Il éclata d’un rire rauque et Klytemnestre sentit son estomac se retourner.

— La fille m’appartient, reprit-il d’un ton plus modéré, et je n’écouterai pas tes mensonges.

Klytemnestre vit passer un éclat de colère dans les yeux de Kalchas. Elle craignit qu’il ne prononce une parole compromettante ou ne commette un acte irraisonné, mais tenta de masquer son inquiétude.

— Il ne s’agit pas de mensonges, mon seigneur. La déesse est en colère, et vous en souffrirez…

— Tu me menaces, gronda Agamemnon, en se levant à moitié de sa chaise. J’en ai entendu assez ! Gardes ! hurla-t-il.

En quelques secondes, ceux-ci pénétrèrent dans la salle.

— Emmenez cet homme, ordonna-t-il.

— S’il vous plaît, mon seigneur ! s’écria Kalchas au moment où les gardes immobilisèrent ses bras et le traînèrent à moitié hors de la salle. Vous devez m’écouter, mon seigneur ! Vous êtes en danger ! Vous devez laisser partir la f…

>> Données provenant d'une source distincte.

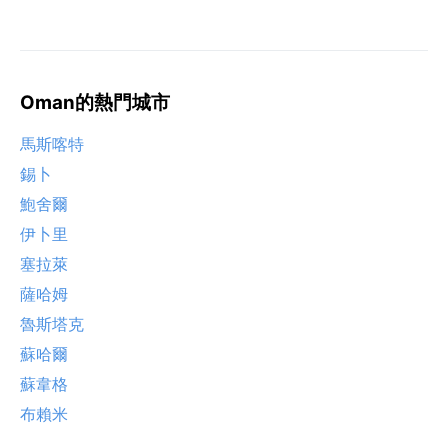
Oman的熱門城市
馬斯喀特
錫卜
鮑舍爾
伊卜里
塞拉萊
薩哈姆
魯斯塔克
蘇哈爾
蘇韋格
布賴米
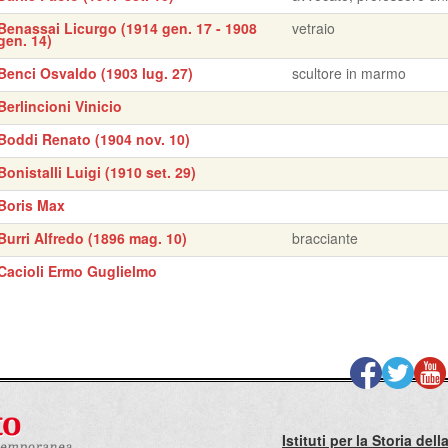
Benassai Licurgo (1914 gen. 17 - 1908
vetraio
gen. 14)
Benci Osvaldo (1903 lug. 27)
scultore in marmo
Berlincioni Vinicio
Boddi Renato (1904 nov. 10)
Bonistalli Luigi (1910 set. 29)
Boris Max
Burri Alfredo (1896 mag. 10)
bracciante
Cacioli Ermo Guglielmo
Istituti per la Storia de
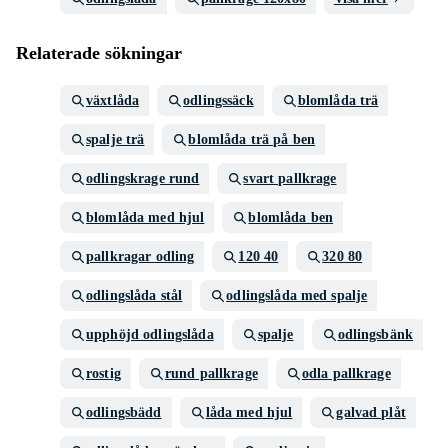
Relaterade sökningar
växtlåda
odlingssäck
blomlåda trä
spalje trä
blomlåda trä på ben
odlingskrage rund
svart pallkrage
blomlåda med hjul
blomlåda ben
pallkragar odling
120 40
320 80
odlingslåda stål
odlingslåda med spalje
upphöjd odlingslåda
spalje
odlingsbänk
rostig
rund pallkrage
odla pallkrage
odlingsbädd
låda med hjul
galvad plåt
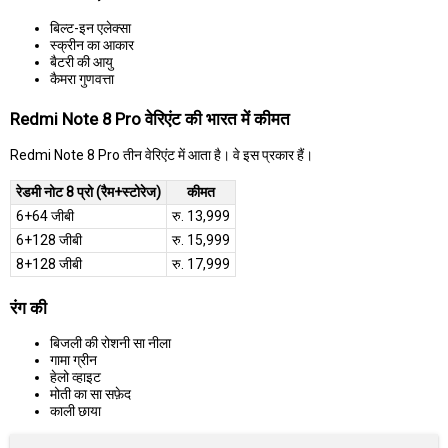
बिल्ट-इन एलेक्सा
स्क्रीन का आकार
बैटरी की आयु
कैमरा गुणवत्ता
Redmi Note 8 Pro वेरिएंट की भारत में कीमत
Redmi Note 8 Pro तीन वेरिएंट में आता है। वे इस प्रकार हैं।
रेडमी नोट 8 प्रो (रैम+स्टोरेज)
कीमत
6+64 जीबी
रु. 13,999
6+128 जीबी
रु. 15,999
8+128 जीबी
रु. 17,999
रंग की
बिजली की रोशनी सा नीला
गामा ग्रीन
हेलो व्हाइट
मोती का सा सफ़ेद
काली छाया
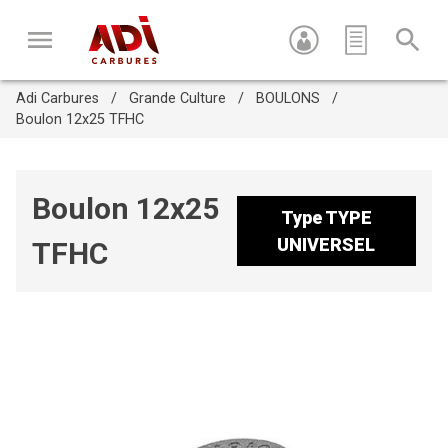
Adi Carbures
Grande Culture
BOULONS
Boulon 12x25 TFHC
Boulon 12x25
Type
TYPE
UNIVERSEL
TFHC
Appuyez sur Entrée pour recherche ou sur ESC pour fermer
cette fenêtre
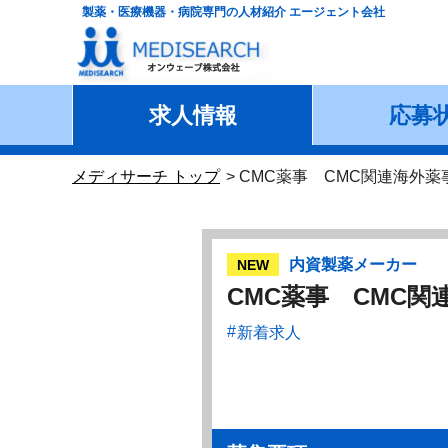
製薬・医療機器・病院専門の人材紹介 エージェント会社
求人情報
応募
メディサーチ トップ
CMC薬事 CMC関連海外薬
内資製薬メーカー
NEW
CMC薬事 CMC関
新着求人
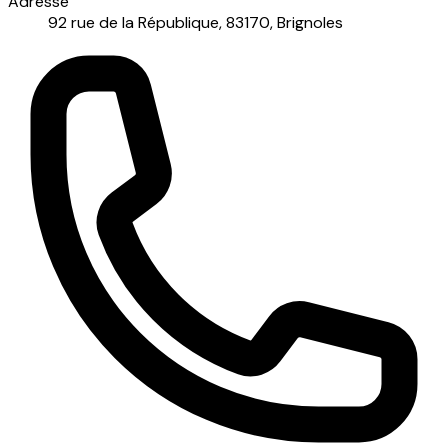
Adresse
92 rue de la République, 83170, Brignoles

L’un des gardes le frappa au ventre et il poussa un gémissement de douleur. Avant qu’il ne puisse récupérer son souffle pour ajouter quelque chose, il se trouvait déjà loin.

Le cœur de Klytemnestre cognait violemment contre sa cage thoracique. Elle se faisait du souci pour Kalchas. Elle connaissait son désespoir, l’avait perçu dans ses yeux fiévreux lorsqu’il avait été traîné hors de la salle. Il avait pris un gros risque en venant ici. Elle savait que son époux allait attaquer avant de s’incliner. Mais si elle avait été à la place de Kalchas, et que Leukippe avait été Hélène ou l’une de ses propres filles, qu’aurait-elle fait ? Elle se serait battue jusqu’au bout…

Elle sursauta lorsque Agamemnon s’adressa subitement à elle.

— Ah, ces fanatiques religieux !!! s’exclama-t-il, avant d’émettre un rire guttural. Fais entrer le prochain, Talthybios !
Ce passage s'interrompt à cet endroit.